Define hyperparameters.

import numpy as np 

shots = 100
learning_rate = 1.
energy_list = []
epochs = 20
theta = np.array([0.0])

Define functions.

def get_expectation(theta):
    measure_results = np.zeros(len(gates_group) + 1)
    measure_results[0] = 1.0
    # The first does not require quantum measurement, which is constant
    # As a result, the other 5 coefficients need to be measured
    for idx in range(len(gates_group)):
        result_dict = simulate(
            "h2.so",
            shots=shots,
            int_param=idx,
            double_param=theta,
        )
        result = 0
        for res_index, frequency in result_dict.items():
            parity = (-1) ** (res_index.count("1") % 2)
            # parity checking to get expectation value
            result += parity * frequency / shots
            # frequency instead of probability
        measure_results[idx + 1] = result
        # to accumulate every expectation result
        # The result is multiplied by coefficient
    return np.dot(measure_results, coeffs)

def parameter_shift(theta):
    # to get gradients
    theta = theta.copy()
    theta += np.pi / 2
    forwards = get_expectation(theta)
    theta -= np.pi
    backwards = get_expectation(theta)
    return 0.5 * (forwards - backwards)

Run VQE.

import time

energy = get_expectation(theta)
energy_list.append(energy)
print(f"Initial VQE Energy: {energy_list[0]} Hartree")

start_time = time.time()
for epoch in range(epochs):
    theta -= learning_rate * parameter_shift(theta)
    energy = get_expectation(theta)
    energy_list.append(energy)
    print(f"Epoch {epoch+1}: {energy} Hartree")

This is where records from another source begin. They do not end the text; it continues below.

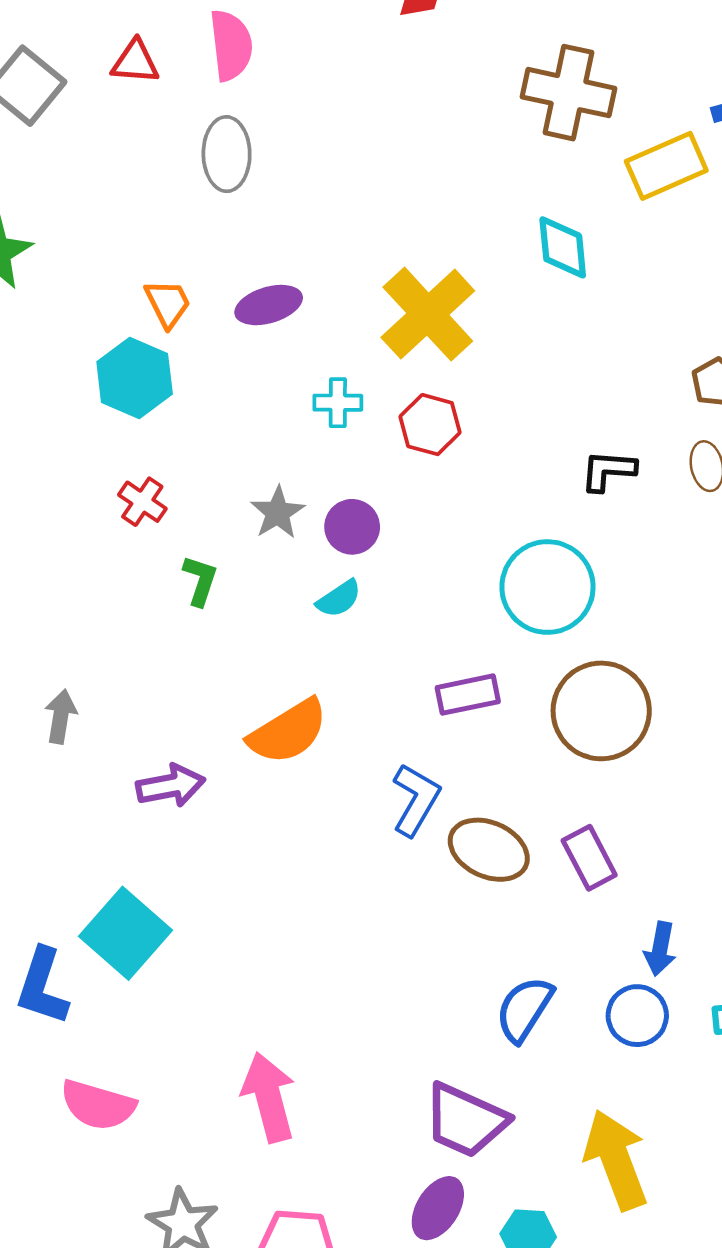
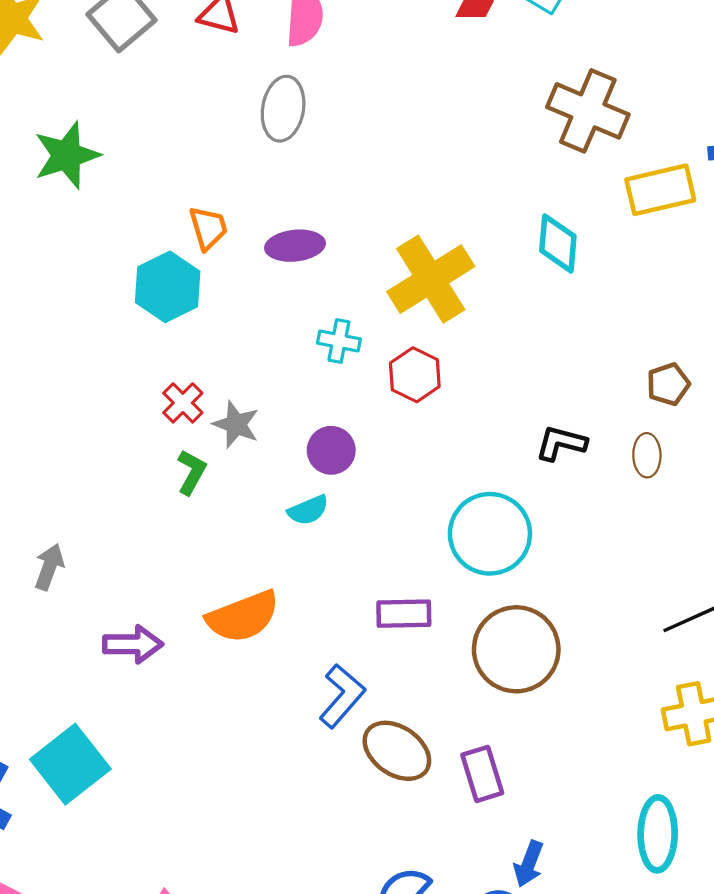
red cross: (142, 502) -> (183, 403), moved
gray star: (278, 513) -> (236, 424), moved, turned -30

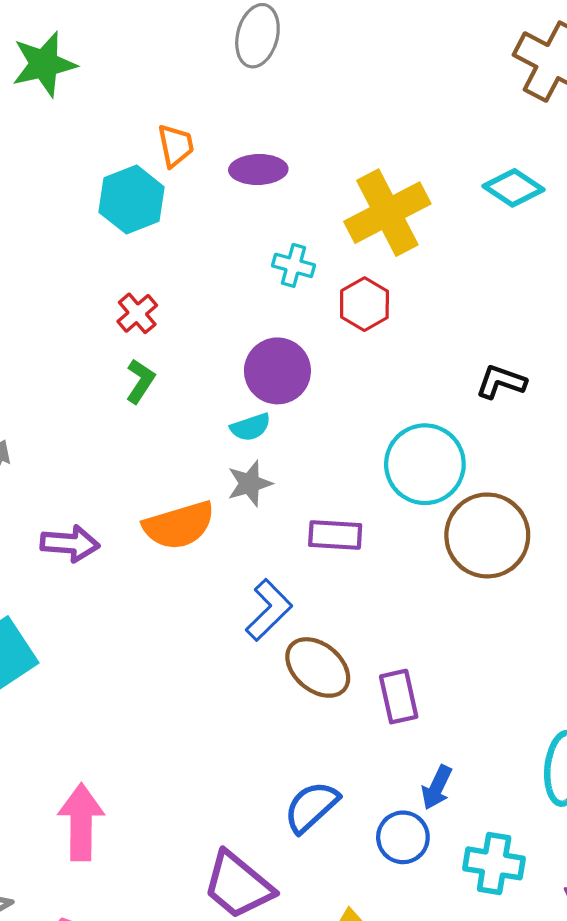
cyan diamond: (558, 243) -> (513, 188), turned -66
gray star: (236, 424) -> (250, 484), moved, turned 30
purple circle: (331, 450) -> (277, 371), size x1.4
brown circle: (516, 649) -> (487, 535), moved

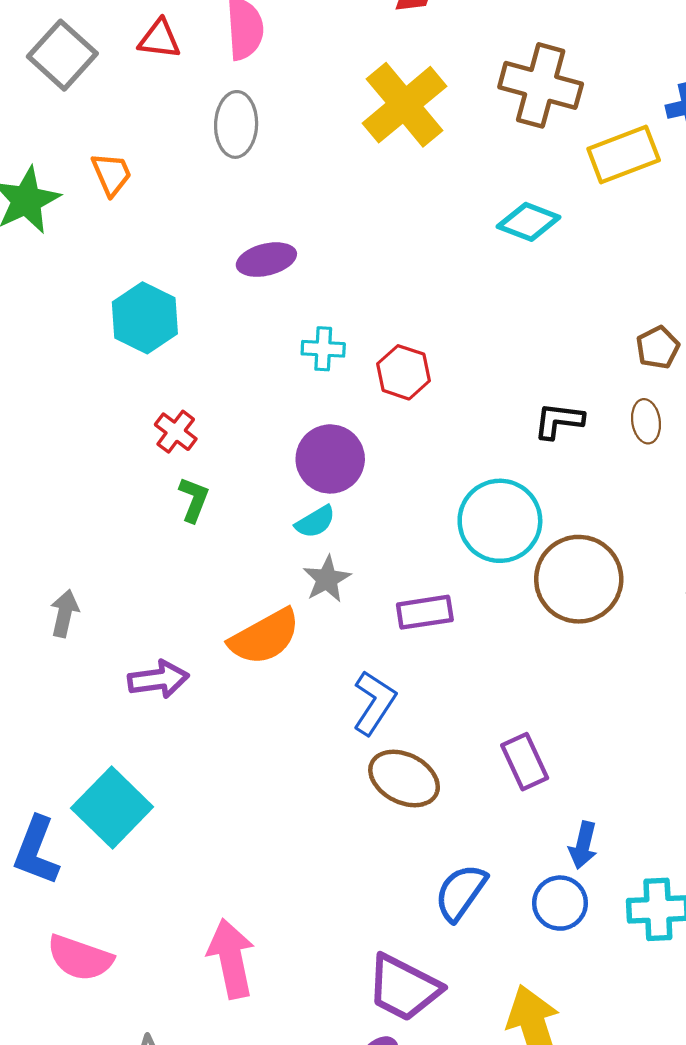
orange trapezoid: (176, 146) -> (112, 174), moved
yellow cross: (387, 213) -> (405, 105), moved
brown ellipse: (318, 667) -> (404, 778), moved

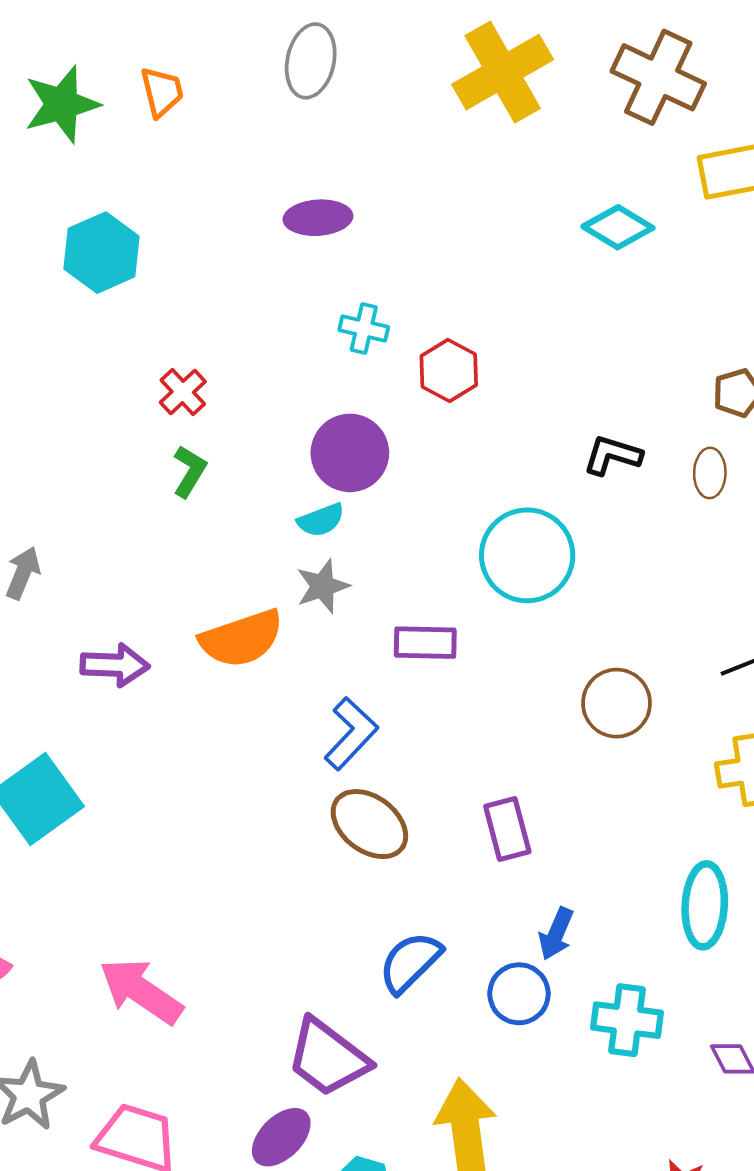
cyan hexagon: (145, 318) -> (102, 253), moved
brown circle: (579, 579) -> (617, 703), moved, size x0.7
pink arrow: (231, 959) -> (141, 991), turned -54

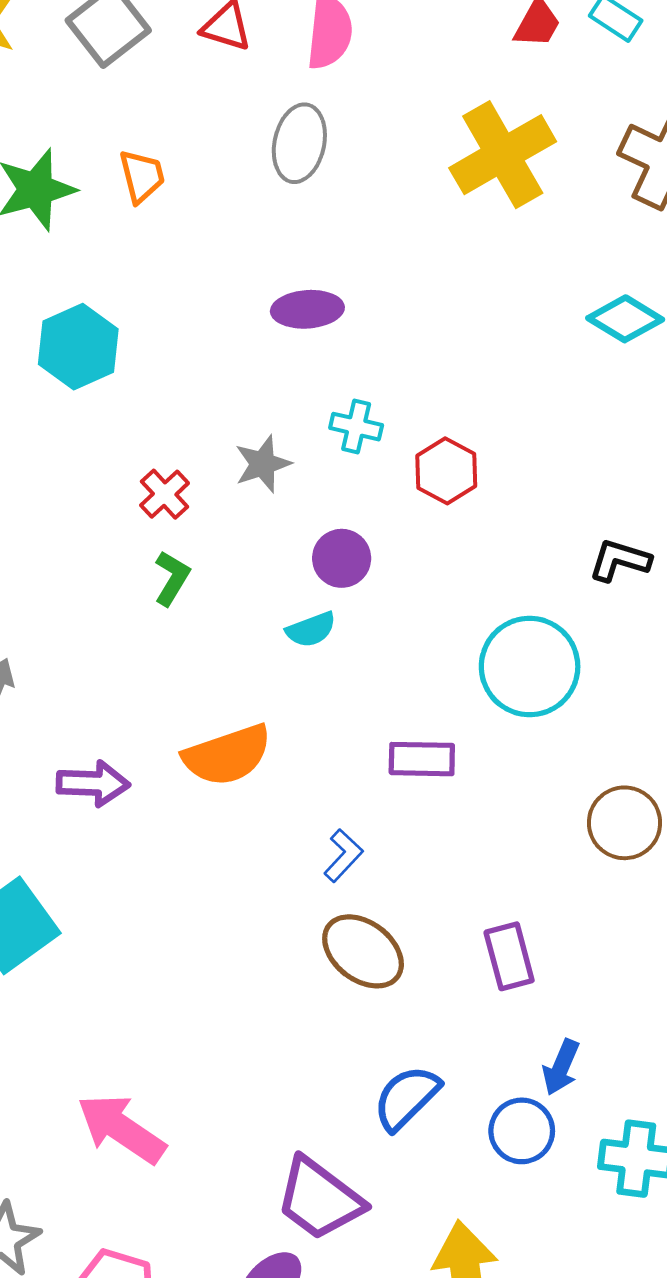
purple circle: (350, 453) -> (342, 558), size x0.7
gray star: (323, 586) -> (263, 464), moved
blue L-shape: (351, 734) -> (343, 856), size x0.7

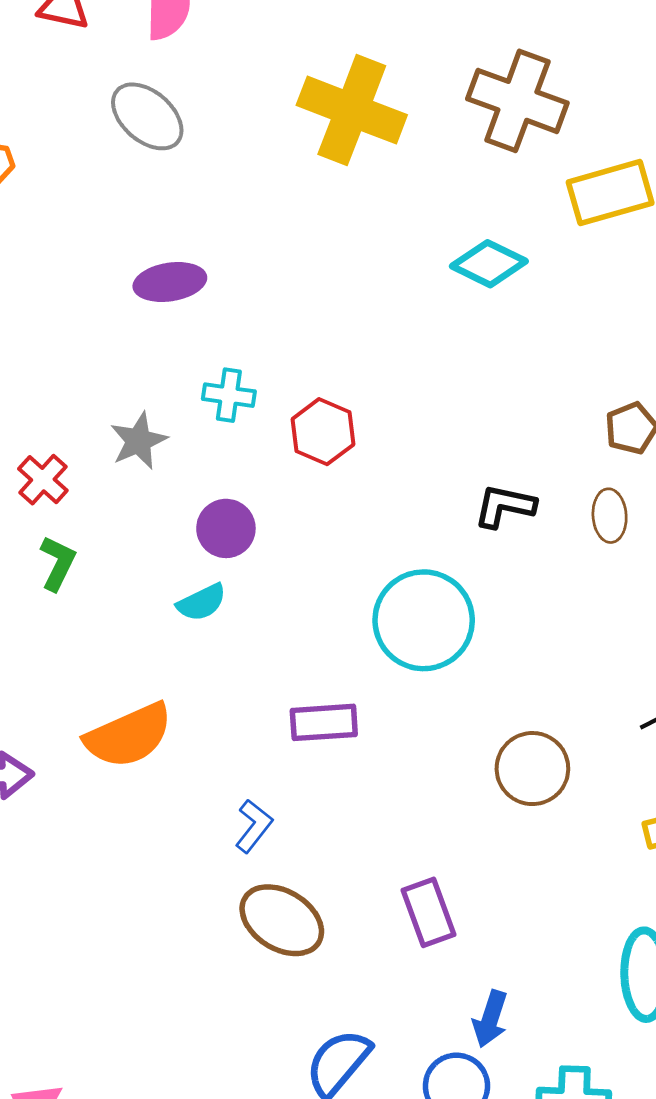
gray ellipse: (299, 143) -> (147, 116), turned -56
yellow cross: (503, 155) -> (352, 110), turned -34

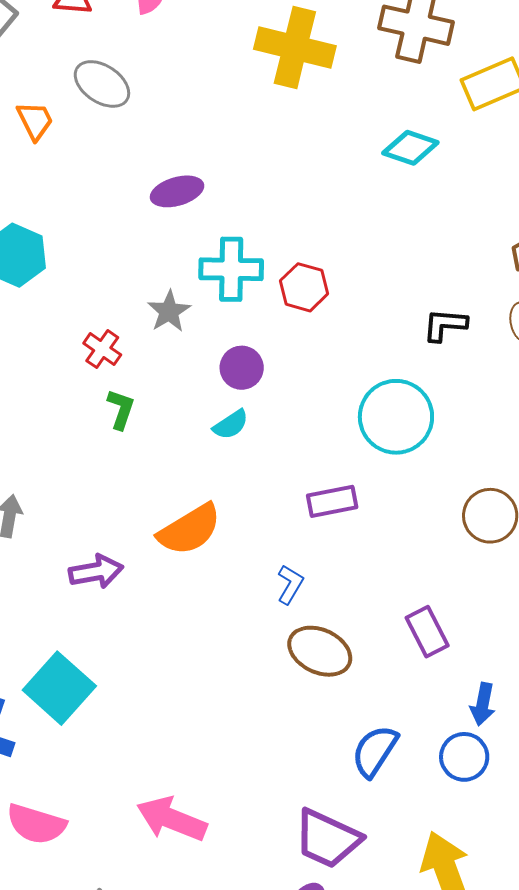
gray ellipse: (147, 116) -> (102, 84), moved
cyan cross: (229, 395) -> (231, 269), size x1.6

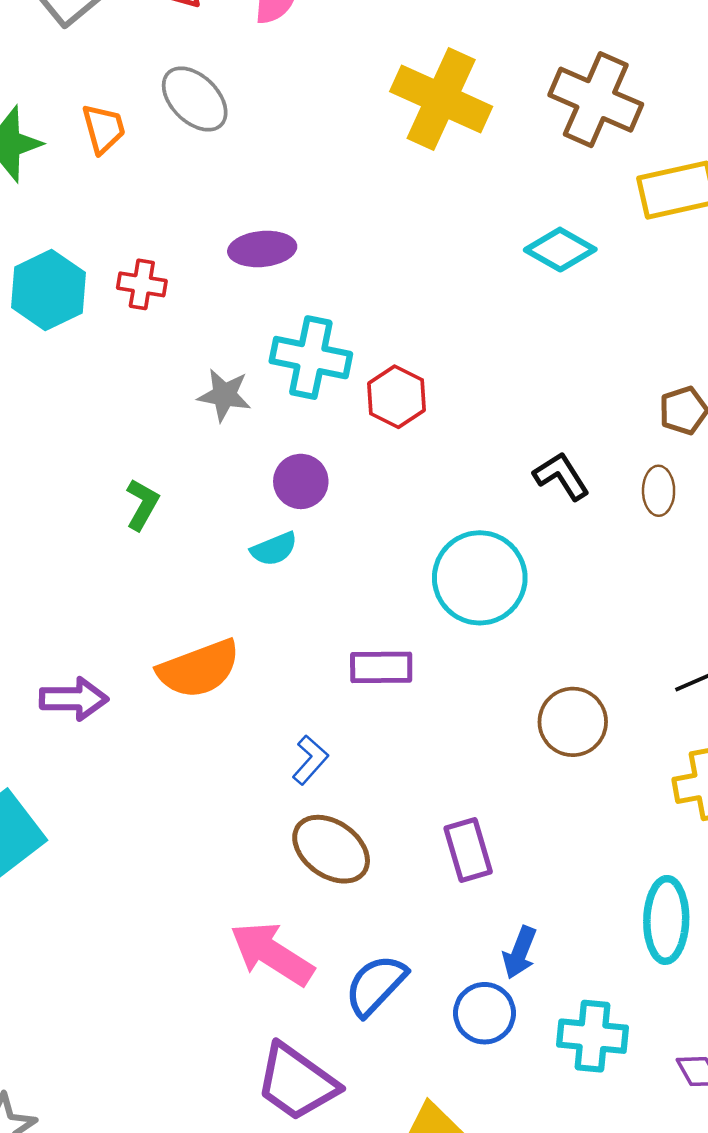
gray star: (169, 311) -> (224, 395), turned 30
black L-shape: (445, 325) -> (561, 476), turned 42
red cross: (102, 349) -> (142, 284), moved, turned -36
pink arrow: (172, 819) -> (272, 954), moved

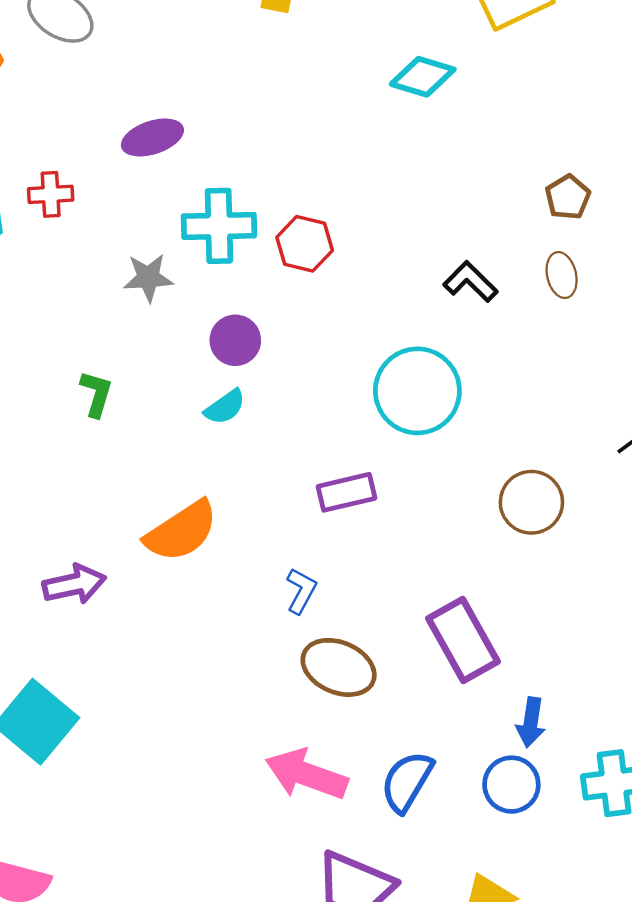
purple rectangle: (468, 850) -> (463, 640), size x1.4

print(f"Final VQE Energy: {energy_list[-1]} Hartree")
print("Time:", time.time() - start_time)

Execution results:

Initial VQE Energy: -0.28835999999999995 Hartree
Epoch 1: -0.33809399999999995 Hartree
Epoch 2: -0.444432 Hartree
Epoch 3: -0.772314 Hartree
Epoch 4: -1.387832 Hartree
Epoch 5: -1.8272059999999999 Hartree
Epoch 6: -1.824372 Hartree
Epoch 7: -1.8609519999999997 Hartree
Epoch 8: -1.8728760000000002 Hartree
Epoch 9: -1.8528600000000002 Hartree
Epoch 10: -1.842748 Hartree
Epoch 11: -1.858316 Hartree
Epoch 12: -1.847396 Hartree
Epoch 13: -1.8391119999999999 Hartree
Epoch 14: -1.855492 Hartree
Epoch 15: -1.8314179999999998 Hartree
Epoch 16: -1.8660059999999998 Hartree
Epoch 17: -1.853266 Hartree
Epoch 18: -1.87206 Hartree
Epoch 19: -1.8629600000000002 Hartree
Epoch 20: -1.8583160000000003 Hartree
Final VQE Energy: -1.8583160000000003 Hartree
Time: 14.92269778251648

Reference

J. Tilly, H. Chen, S. Cao, et al. "The variational quantum eigensolver: a review of methods and best practices." Physics Reports, 2022, 986: 1-128.
P. O’Malley et al. "Scalable Quantum Simulation of Molecular Energies." Physics Review X, 6, 031007, 2016.